Record excerpts:
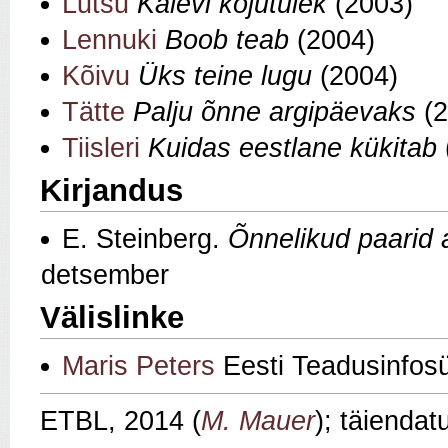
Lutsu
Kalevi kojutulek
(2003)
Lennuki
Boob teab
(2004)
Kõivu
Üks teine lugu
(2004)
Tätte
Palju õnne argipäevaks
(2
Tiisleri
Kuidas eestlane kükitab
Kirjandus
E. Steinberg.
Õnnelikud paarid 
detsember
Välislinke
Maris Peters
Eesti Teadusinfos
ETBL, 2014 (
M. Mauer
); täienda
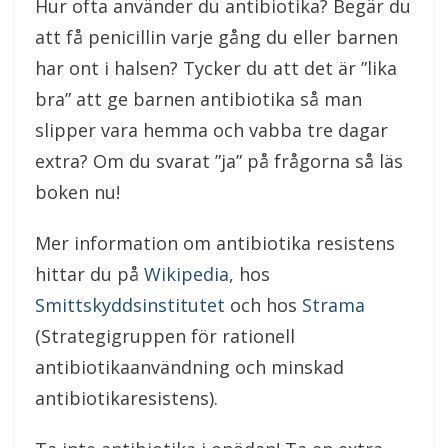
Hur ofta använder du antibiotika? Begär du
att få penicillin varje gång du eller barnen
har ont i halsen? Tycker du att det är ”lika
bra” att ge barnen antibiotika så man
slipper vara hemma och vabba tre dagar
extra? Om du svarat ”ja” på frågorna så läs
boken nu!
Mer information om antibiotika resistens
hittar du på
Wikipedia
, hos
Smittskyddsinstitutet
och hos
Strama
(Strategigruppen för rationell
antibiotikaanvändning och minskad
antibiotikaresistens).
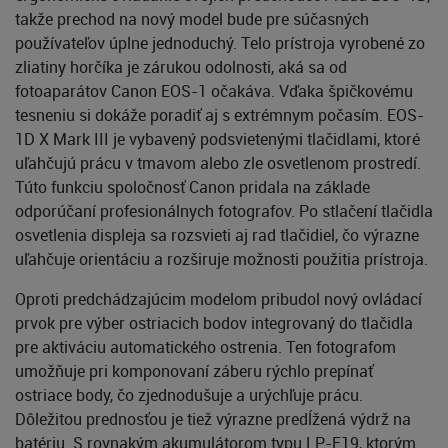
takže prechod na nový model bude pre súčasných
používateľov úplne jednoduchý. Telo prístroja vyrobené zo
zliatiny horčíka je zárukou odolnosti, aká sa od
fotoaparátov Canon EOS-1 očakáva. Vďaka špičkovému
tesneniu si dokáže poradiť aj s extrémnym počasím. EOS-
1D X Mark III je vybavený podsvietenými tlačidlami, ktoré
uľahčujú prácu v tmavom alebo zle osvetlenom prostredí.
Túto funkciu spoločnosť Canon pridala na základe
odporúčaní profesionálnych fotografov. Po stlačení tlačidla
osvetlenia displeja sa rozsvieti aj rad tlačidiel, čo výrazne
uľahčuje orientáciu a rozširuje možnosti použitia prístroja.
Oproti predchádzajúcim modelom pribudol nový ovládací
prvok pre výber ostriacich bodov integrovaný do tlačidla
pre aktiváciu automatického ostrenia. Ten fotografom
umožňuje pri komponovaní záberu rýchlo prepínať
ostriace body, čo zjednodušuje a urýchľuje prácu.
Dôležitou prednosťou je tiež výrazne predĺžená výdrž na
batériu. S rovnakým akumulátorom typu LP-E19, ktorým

==

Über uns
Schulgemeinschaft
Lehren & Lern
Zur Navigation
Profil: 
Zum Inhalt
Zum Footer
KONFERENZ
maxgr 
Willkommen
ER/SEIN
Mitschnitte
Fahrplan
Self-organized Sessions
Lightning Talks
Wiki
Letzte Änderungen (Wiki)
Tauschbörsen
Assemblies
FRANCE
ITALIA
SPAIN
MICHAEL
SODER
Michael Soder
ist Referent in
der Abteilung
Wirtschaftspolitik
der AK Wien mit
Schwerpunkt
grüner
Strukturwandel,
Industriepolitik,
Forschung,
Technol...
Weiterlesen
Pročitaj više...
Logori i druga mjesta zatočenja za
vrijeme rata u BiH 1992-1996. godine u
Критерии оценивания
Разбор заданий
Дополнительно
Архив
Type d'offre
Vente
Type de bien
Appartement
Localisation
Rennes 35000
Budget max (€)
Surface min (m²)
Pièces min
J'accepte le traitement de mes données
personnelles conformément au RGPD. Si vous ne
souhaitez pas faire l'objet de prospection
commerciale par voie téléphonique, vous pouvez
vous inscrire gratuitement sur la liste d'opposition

The problem:
Whenever the word "Canon" appears in a line of the listing, copy out that line.

Result of this exercise:
fotoaparátov Canon EOS-1 očakáva. Vďaka špičkovému
Túto funkciu spoločnosť Canon pridala na základe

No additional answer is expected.